- **WHAT THE TASK REQUIRES**: Look through the material below, count the lines containing the word "content", and state only the count.
(EXCERPTED DATA Opens)
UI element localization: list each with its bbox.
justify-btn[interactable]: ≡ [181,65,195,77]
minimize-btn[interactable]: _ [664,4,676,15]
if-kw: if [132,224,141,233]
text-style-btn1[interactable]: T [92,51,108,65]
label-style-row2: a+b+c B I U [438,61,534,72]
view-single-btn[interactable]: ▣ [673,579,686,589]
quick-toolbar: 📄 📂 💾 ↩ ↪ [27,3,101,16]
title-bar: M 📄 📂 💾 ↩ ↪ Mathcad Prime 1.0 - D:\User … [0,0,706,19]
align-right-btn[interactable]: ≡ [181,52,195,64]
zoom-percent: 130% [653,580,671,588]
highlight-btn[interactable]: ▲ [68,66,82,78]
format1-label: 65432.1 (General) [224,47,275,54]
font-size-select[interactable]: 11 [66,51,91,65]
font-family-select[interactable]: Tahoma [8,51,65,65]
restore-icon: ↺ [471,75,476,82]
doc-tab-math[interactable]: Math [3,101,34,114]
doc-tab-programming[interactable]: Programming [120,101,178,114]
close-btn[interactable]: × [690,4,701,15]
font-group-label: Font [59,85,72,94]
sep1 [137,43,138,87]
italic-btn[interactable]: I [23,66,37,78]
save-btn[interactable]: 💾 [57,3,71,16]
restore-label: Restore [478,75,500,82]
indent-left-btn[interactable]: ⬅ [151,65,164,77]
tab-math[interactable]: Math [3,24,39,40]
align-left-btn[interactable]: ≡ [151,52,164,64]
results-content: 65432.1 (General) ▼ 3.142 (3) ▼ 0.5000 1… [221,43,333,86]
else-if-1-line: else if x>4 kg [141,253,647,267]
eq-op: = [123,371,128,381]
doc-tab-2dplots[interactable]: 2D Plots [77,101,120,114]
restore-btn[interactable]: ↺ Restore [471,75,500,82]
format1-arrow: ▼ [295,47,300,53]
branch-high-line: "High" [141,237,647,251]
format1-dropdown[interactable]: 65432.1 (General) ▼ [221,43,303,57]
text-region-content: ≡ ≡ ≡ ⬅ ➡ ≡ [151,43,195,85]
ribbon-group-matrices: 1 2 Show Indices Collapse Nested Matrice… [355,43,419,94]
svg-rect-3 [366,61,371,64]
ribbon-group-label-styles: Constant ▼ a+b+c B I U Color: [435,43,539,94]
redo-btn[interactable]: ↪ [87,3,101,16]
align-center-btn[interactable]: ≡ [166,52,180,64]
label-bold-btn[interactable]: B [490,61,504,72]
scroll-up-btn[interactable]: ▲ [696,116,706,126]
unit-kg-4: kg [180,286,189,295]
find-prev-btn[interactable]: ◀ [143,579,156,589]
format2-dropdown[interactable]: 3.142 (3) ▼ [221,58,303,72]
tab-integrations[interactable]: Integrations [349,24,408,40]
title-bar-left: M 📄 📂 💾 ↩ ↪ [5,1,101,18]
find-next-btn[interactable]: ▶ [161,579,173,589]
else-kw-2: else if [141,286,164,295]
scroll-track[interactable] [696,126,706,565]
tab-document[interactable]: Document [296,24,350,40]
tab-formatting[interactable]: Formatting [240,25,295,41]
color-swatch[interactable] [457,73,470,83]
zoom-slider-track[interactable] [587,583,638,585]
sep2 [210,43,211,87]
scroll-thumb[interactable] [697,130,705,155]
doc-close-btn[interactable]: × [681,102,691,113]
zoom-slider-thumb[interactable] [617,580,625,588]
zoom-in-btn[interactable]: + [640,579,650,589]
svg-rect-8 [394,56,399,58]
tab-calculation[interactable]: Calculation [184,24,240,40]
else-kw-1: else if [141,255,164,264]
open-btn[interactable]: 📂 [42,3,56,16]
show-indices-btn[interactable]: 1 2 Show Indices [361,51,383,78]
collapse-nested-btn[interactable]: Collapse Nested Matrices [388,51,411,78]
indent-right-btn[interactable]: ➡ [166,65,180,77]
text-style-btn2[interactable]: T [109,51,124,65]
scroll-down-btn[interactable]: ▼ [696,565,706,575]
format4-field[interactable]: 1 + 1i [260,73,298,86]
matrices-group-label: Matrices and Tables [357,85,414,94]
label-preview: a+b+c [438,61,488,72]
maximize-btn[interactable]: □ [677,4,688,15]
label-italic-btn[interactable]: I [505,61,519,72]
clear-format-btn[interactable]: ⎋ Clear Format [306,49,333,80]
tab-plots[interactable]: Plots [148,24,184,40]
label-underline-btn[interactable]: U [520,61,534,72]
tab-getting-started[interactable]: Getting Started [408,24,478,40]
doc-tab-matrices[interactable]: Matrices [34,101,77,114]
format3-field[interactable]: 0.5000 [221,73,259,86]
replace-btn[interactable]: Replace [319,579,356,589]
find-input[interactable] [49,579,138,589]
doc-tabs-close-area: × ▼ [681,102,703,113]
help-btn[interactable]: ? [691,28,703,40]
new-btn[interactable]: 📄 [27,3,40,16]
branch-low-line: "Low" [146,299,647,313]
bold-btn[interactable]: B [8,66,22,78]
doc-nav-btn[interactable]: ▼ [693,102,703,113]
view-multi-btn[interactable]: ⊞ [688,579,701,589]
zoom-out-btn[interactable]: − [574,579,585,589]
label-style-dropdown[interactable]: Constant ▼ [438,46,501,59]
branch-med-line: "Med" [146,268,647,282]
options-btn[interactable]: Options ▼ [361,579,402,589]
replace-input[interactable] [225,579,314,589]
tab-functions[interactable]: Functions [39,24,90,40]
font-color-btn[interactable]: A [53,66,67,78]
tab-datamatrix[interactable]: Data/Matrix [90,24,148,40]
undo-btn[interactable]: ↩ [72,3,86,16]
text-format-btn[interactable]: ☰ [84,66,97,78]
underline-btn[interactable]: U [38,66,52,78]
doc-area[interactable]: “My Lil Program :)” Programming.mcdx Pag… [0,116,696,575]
(EXCERPTED DATA Closes)
- **EXERCISE SOLUTION**: 2